15/11/2011

[Seriado] Os Sobreviventes – Episódio 5

- Senhores e senhoras, nós já demos o primeiro passo, caminharemos durante 3 horas e descansaremos 1 hora. Não temos carros para levar todos, e mantenham-se em silêncio. – Alertou Fellipo

O grupo de sobreviventes dirigia-se para a Fazenda Santa Ana, os perigos da noite estavam a espreita de todos ali. Fellipo cuidava deles como se fosse um pai. Os protegia dos algozes vindos do espaço para roubar-lhes os pensamentos e os sonhos.

Do outro lado, Rood, buscava por seus amigos que havia deixado para traz. E com ele Carol, Jack e 3 amigos guerreiros. Eles estavam em busca dos sobreviventes que ficaram em suas casas na cidade, na lista de Rood estavam todos que ele gostava, ou tinha admiração. E este grupo tinha uma missão, e não era só a de salvar, mas dar esperança ao outro grupo.

A pequena cidade de Canguçu, estava sitiada por alienígenas que queriam capturar as tecnologias, a história de um povo e os estudos científicos. Os amigos de Rood precisavam dele. Rood mais ainda.

- Atenção pessoal – Alertou Rood, abaixando a cabeça e tomando um graveto na mão começou a desenhar o plano de resgate de Augusto e Suélem.

- Olhem bem aqui, essa é a casa de Augusto, não há como entrar pelos fundos, só temos acesso pela frente.

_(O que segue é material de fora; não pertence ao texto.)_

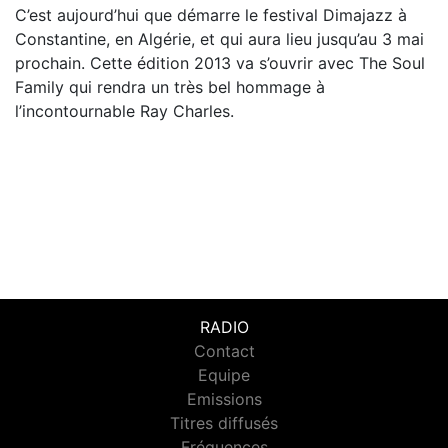
C’est aujourd’hui que démarre le festival Dimajazz à
Constantine, en Algérie, et qui aura lieu jusqu’au 3 mai
prochain. Cette édition 2013 va s’ouvrir avec The Soul
Family qui rendra un très bel hommage à
l’incontournable Ray Charles.
RADIO
Contact
Equipe
Emissions
Titres diffusés
Fréquences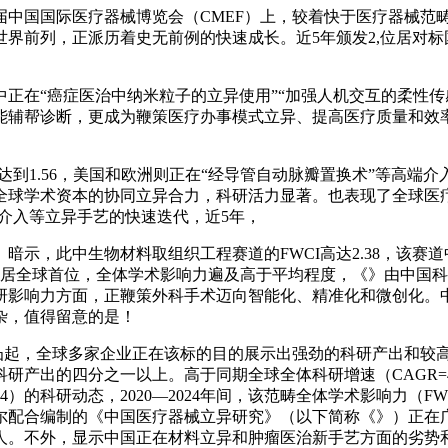
国国际医疗器械博览会（CMEF）上，较着快于医疗器械范畴
界前列，正派历着史无前例的快速成长。近5年颁发2,位居对
在“癌症医治中纳米粒子的立异使用”“加强人机交互的柔性传感
能辅帮诊断，更成为鞭策医疗办事模式立异、提高医疗质量和效
I达到1.56，美国和欧洲则正在“经导管自动脉瓣置换术”等高
全球学术资本的协同立异合力，科研活力显著。也表现了全球医
创介入等立异手艺的快速迭代，近5年，
，此中生物材料取组织工程赛道的FWCI高达2.38，该赛
产出国中居全球首位，全体学术影响力遍及高于平均程度，《》由中
研影响力方面，正鞭策外科手术迈向智能化、精准化和微创化。
杂，值得留意的是！
I表示尤为凸起，全球多家企业正在该标的目的展示出强劲的科研产出
研产出的四分之一以上。高于同期全球全体科研增速（CAGR=
24）的科研动态，2020—2024年间，该范畴全体学术影响力（F
尔配合编制的《中国医疗器械立异研究》（以下简称《》）正在
人。不外，显示中国正在材料立异和肿瘤医治新手艺方面的劣势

Eles estão cercados por aliens porque tem informações que deixei com eles, e essas informações não estão no papel, estão em suas mentes, precisamos salvar o Augusto, só que antes temos chutar a bunda de alguns aliens.

- Você quer dizer que há aquelas coisas perto da casa deles? – perguntou Jack

- Perto só, não! Eles estão cercados. A casa é muito bem protegida e não conseguiram entrar. Mas uma janela por onde eu os coloquei lá, antes de ir procurar pela Paloma. Eles estão seguros lá dentro, e nós precisamos tira-los de lá, e chamar a equipe que Fellipo nos prometeu. E leva-los para a fazenda.

Jack ainda pensou em questionar, mas não havia mais tempo, era executar a missão ou morrer ali como outros tantos.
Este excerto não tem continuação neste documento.